Against all odds – learning from great projectors: Nikolai F. Fyodorov
You are all encouraged to write about great projectors out of your context so we may learn from them and improve our way of performing projects. “Projector” is a term introduced by Daniel Defoe in “An Essay upon Projects” (1697). It refers to people that “project” into the future and thus make them real. A true projector is “he who, having by fair and plain principles of sense, honesty, and ingenuity brought any contrivance to a suitable perfection, makes out what he pretends to, picks nobody’s pocket, puts his project in execution, and contents himself with the real produce as the profit of his invention.” History is full of those people, let´s make use of their stories by explaining the narrative behind.
This time I´d like to draw your attention to a great philosopher, who should be recognized more by our profession in order to understand the foundations of our work.
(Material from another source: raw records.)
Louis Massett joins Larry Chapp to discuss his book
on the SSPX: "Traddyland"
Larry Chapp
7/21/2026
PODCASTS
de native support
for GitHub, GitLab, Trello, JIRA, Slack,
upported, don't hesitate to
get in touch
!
Nikolai Fyodorovich Fyodorov was born in 1829 and lived until 1903. He was a Russian Orthodox Christian philosopher, who was part of the Russian cosmism movement and a precursor of transhumanism. Fyodorov advocated for the radical life extension, physical immortality and even resurrection, using scientific methods. But that´s not the part of his work that I want to focus on.
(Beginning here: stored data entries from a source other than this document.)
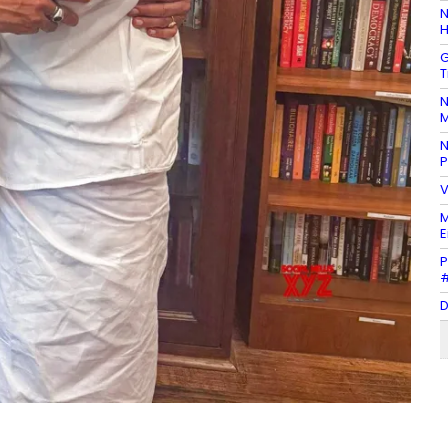
N
H
G
T
N
M
N
P
V
M
E
P
#
D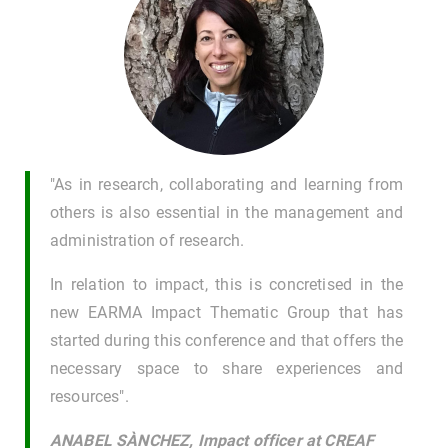
"As in research, collaborating and learning from
others is also essential in the management and
administration of research.
In relation to impact, this is concretised in the
new EARMA Impact Thematic Group that has
started during this conference and that offers the
necessary space to share experiences and
resources".
ANABEL SÀNCHEZ, Impact officer at CREAF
Fyodorov was concerned about overcoming the separation of thinking and acting through so-called “projectivism”. In the great synthesis of the objective and the subjective, reflected in the expressed projectivity of knowing and feeling, both become active in their results … In the “projective capacity” of people, the theoretical and the practical reasoning gets united. To become living knowledge, it must become knowledge not only about “what is”, but also about “what should be”, i.e. it has to change from a passive, speculative explanation of the being to an active one (through a project) … Knowledge is merged with actions. By making thoughts happen, humanity becomes in its entirety a single artist, to whom the whole world serves as material to create the earthly paradise …
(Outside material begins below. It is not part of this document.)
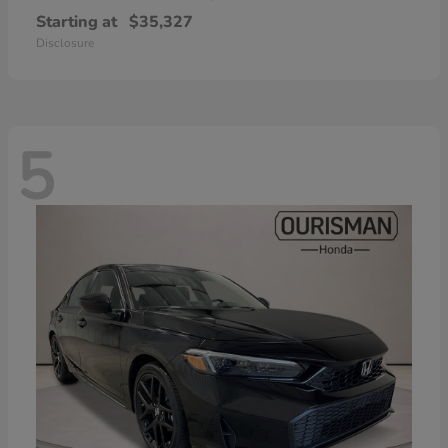
Starting at
$35,327
Disclosure
5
The transition from the passive consideration of one of the phenomena to the active shaping of reality is the transition from the Ptolemaic to the Copernican system. For Fyodorov, the Copernican worldview is characterized by its “active-projective” character, while the Ptolemaic focuses on the human being, but makes him a mere “observer of his own nothingness.” Fyodorov´s goal is the total transformation of the universe into an “artistic whole,” a “work of art,” through the omniscient and almighty unified total humanity.